**ABOUT THIS EXERCISE:** Copy out all the lines of the data that hold the word "konkursu".

**EXCERPTED RECORDS:**
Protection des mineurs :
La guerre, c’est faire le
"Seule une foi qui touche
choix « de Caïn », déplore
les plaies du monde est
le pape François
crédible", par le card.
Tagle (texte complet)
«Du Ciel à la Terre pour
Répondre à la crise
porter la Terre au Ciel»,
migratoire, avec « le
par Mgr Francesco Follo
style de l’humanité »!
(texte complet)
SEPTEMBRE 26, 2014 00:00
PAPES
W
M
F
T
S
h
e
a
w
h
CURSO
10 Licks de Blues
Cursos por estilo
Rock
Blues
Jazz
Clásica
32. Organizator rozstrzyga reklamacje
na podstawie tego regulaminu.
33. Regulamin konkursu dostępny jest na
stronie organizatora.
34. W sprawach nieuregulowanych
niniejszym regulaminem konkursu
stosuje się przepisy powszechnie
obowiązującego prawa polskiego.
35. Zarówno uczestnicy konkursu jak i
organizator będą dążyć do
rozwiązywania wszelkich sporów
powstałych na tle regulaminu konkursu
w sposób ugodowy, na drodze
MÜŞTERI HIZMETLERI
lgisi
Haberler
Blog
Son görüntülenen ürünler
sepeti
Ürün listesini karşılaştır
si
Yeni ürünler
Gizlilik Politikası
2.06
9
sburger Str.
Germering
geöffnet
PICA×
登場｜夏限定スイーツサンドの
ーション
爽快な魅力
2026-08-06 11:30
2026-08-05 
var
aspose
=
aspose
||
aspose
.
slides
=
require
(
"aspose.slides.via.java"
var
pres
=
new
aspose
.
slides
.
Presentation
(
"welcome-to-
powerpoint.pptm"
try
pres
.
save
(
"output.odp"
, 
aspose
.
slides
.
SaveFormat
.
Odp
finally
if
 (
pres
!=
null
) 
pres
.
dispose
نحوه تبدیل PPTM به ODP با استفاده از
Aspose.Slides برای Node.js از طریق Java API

**RESPONSE TO THE EXERCISE:**
33. Regulamin konkursu dostępny jest na
niniejszym regulaminem konkursu
35. Zarówno uczestnicy konkursu jak i
powstałych na tle regulaminu konkursu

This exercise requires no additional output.